Australian TikTok personality

Jakey Boehm is an Australian TikTok personality, also known as a "Sleepfluencer". He is one of the top 50 streamers on TikTok.

Boehm gained notoriety for his innovative use of TikTok's livestream feature, where he broadcasts himself sleeping and allows viewers to disrupt his sleep in return for financial gifts.

== Career ==

Before becoming a TikTok personality in 2022, Boehm was a self-employed web developer. He decided to quit his job to focus on his TikTok career, where he has established a niche for himself by Livestreaming his sleep from 11pm to 6am every night, for a total of seven hours.

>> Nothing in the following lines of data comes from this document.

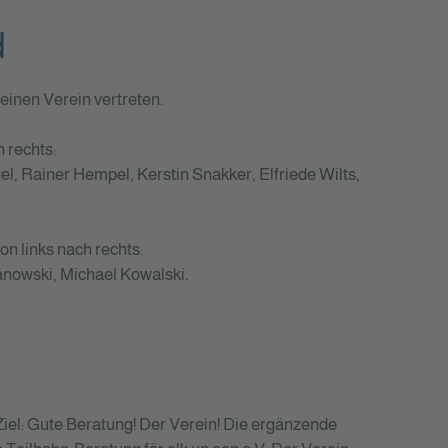
d
einen Verein vertreten.
 rechts:
l, Rainer Hempel, Kerstin Snakker, Elfriede Wilts,
on links nach rechts:
anowski, Michael Kowalski.
iel: Gute Beratung! Der Verein! Die ergänzende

His livestreams are interactive, allowing viewers to manipulate his sleeping environment by purchasing various "gifts". These gifts, when bought, trigger different effects in Boehm's room, such as turning on the lights, playing sounds, or activating a bubble machine or an inflatable. The prices of these gifts range from as low as 50 cents to as high as $600, with different effects being triggered depending on the specific gift purchased.

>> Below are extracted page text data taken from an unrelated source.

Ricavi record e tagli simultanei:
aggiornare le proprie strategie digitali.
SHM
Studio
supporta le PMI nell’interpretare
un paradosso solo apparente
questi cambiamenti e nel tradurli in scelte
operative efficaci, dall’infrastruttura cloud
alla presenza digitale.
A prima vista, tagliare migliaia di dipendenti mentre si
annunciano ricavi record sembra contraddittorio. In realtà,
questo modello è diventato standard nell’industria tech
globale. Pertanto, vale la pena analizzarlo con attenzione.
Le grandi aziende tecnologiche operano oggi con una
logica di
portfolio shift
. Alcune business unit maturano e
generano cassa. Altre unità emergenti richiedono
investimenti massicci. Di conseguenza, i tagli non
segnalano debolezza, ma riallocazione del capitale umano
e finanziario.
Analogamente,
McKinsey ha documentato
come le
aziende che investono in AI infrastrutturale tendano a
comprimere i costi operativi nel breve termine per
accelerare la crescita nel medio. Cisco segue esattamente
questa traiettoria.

Boehm developed a script that scans live chats for specific trigger words and gifts. When a user comments the correct word, or the correct gift is received, it triggers a humorous noise designed to wake him up.

Boehm's innovative use of the livestream feature has attracted a large audience, with up to 8000 people watching at one time. His viewers purchase gifts to activate effects approximately every 10 to 20 seconds, ensuring Boehm is constantly woken or disturbed throughout his livestream.

Despite TikTok taking a 50% commission from each gift, Boehm reportedly earns around $50,000 a month from his livestream.